WORK ITEM:
When you reach the line in the listing below that contains "The next post in this series will co", begin returning lines exactly as written, and stop after the line that contains "organization, developed the". Return no other lines.

SOURCE DATA Block Start

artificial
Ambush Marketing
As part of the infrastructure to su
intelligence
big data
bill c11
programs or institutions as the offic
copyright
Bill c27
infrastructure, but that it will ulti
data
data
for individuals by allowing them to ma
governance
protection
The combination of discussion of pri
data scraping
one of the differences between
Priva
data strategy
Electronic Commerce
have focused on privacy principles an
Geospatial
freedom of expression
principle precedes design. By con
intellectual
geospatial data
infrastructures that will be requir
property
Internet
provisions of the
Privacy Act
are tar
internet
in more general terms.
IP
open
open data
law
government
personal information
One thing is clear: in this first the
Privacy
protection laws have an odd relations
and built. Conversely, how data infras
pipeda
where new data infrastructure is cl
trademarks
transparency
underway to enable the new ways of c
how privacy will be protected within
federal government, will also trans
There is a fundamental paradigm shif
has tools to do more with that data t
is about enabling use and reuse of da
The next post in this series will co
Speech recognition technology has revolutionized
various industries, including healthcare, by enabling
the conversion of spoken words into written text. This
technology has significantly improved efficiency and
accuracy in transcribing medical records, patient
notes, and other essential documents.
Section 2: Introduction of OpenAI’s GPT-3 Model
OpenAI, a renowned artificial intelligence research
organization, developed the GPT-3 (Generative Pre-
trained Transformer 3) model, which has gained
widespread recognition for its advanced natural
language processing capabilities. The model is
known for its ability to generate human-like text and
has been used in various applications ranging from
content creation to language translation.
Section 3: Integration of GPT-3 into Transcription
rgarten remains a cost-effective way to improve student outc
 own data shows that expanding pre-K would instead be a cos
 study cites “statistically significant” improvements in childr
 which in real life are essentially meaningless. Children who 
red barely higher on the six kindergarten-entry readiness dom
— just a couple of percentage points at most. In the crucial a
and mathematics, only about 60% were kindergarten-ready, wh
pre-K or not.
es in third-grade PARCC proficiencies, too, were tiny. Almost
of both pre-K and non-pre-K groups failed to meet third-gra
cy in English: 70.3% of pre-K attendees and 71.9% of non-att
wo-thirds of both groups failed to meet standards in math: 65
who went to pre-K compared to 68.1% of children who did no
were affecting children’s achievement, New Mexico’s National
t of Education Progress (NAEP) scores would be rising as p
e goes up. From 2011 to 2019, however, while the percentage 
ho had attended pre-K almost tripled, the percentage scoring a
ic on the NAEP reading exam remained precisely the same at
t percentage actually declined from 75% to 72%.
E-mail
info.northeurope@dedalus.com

SOURCE DATA Block End

REPLY:
The next post in this series will co
Speech recognition technology has revolutionized
various industries, including healthcare, by enabling
the conversion of spoken words into written text. This
technology has significantly improved efficiency and
accuracy in transcribing medical records, patient
notes, and other essential documents.
Section 2: Introduction of OpenAI’s GPT-3 Model
OpenAI, a renowned artificial intelligence research
organization, developed the GPT-3 (Generative Pre-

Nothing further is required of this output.